1914-1918 : lieux de mémoire canadiens : d'Ypres à Amiens

Recension rédigée par Jeanne-Marie Amat-Roze


Jérôme Janicki est historien, professeur des écoles, garde d’honneur à la nécropole nationale de Notre-Dame de Lorette (Pas-de-Calais).

La Grande Guerre a fait de la Belgique et des Hauts-de-France (Nord - Pas-de-Calais et Picardie) un lieu d’histoire et de mémoire du Canada. En 200 pages, l’auteur nous invite à parcourir cette histoire et ce patrimoine.

Avant de suivre ce périple mémoriel, l’auteur aborde en introduction les circonstances du déclenchement de la guerre vues du Canada et l’entrée en guerre ; il rappelle le poids des hommes engagés : plus de 650 000 hommes, volontaires, venus du Canada, de Terre-Neuve et du Labrador participèrent au conflit ; 64 997 Canadiens perdirent la vie, 1 570 Terre-Neuviens et Labradoriens ; 39 715 sont inhumés en France et 14 043 en Belgique. Les allers et retours furent continus entre les deux pays.

Les routes des Hauts-de-France, de la Flandre et de la Wallonie sont jalonnées de sites commémoratifs :

- des parcs, 9 en France, 4 en Belgique. Relevons le parc terre-neuvien de Beaumont-Hamel (Somme),  les parcs canadiens du Quesnel (Somme), de Vimy (Pas-de-Calais) ;

- des cimetières, la Belgique et la France comptent 861 cimetières dans lesquels des soldats canadiens sont inhumés.

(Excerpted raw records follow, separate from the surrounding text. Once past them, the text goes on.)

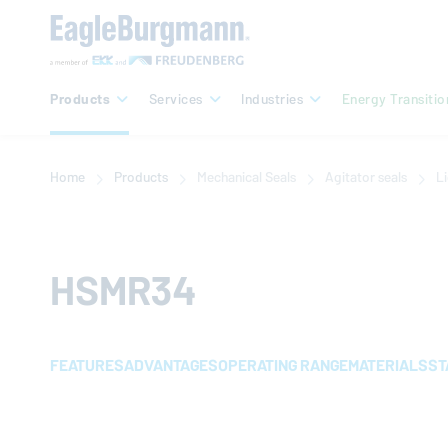
Products
Services
Industries
Energy Transitio
Home
Products
Mechanical Seals
Agitator seals
Li
HSMR34
FEATURES
ADVANTAGES
OPERATING RANGE
MATERIALS
ST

Des emblèmes identifient les tombes : une feuille d’érable pour les Canadiens, un caribou pour les Terre-Neuviens ;

- des stèles et mémoriaux sont une autre forme d’hommage, le mémorial canadien de Passchendaele en Flandre occidentale, le mémorial de la porte de Menin à Ypres, où figurent les noms de 6 940 Canadiens tombés dans le Saillant d’Ypres ;

- des sites sont plus discrets : vitraux de l’église de Ligny-Saint-Flochel dans le Pas-de-Calais, noms de soldats gravés sur le monument aux morts communal de Bellaing (Nord).

Ce patrimoine mémoriel est le support d’une chronique de l’engagement des Canadiens gravée dans le bronze et dans la pierre. L’auteur articule la présentation des lieux de mémoire selon une trame chronologique en onze chapitres de mars-mai 1915 à octobre-novembre 1918. Les batailles sont décrites, les lieux de mémoire et leur patrimoine, présentés, illustrés de très nombreuses photographies. Ainsi :

1.      La guerre des tranchées en France. Festubert et Givenchy, mars-mai 1915

2.      La deuxième bataille d’Ypres (avril 1915) et la bataille du mont Sorrel (juin 1916)

3.      L’offensive des alliés dans la Somme (1er juillet-18 novembre 1916)

4.      La bataille de Vimy (9-12 avril 1917), etc.

Le douzième chapitre est consacré aux Médecins et infirmièr(e)s du Canada.

Somme, Pas-de-Calais, Flandres furent un creuset de la nation canadienne. La bataille de Vimy saisit les forces des quatre divisions canadiennes appartenant au Corps colonial de l’armée britannique ; tous donnèrent l’image d’une nation unie (p. 10). Dans le sillage des batailles « émergea un Canada différent et des Canadiens (Terre-Neuviens et Labradoriens) différents » (p. 193). Le 31 mars 1949, Terre-Neuve et le Labrador adhérèrent à la Confédération. Le gouvernement canadien assuma immédiatement la responsabilité de tous les monuments (p. 11).

En associant l’histoire des engagements canadiens et leurs lieux de mémoire, l’auteur participe, de façon originale, à l’inscription de l’histoire d’un pays dans l’histoire du monde. Un livre à avoir sur soi pour qui veut intriquer histoire et terrain.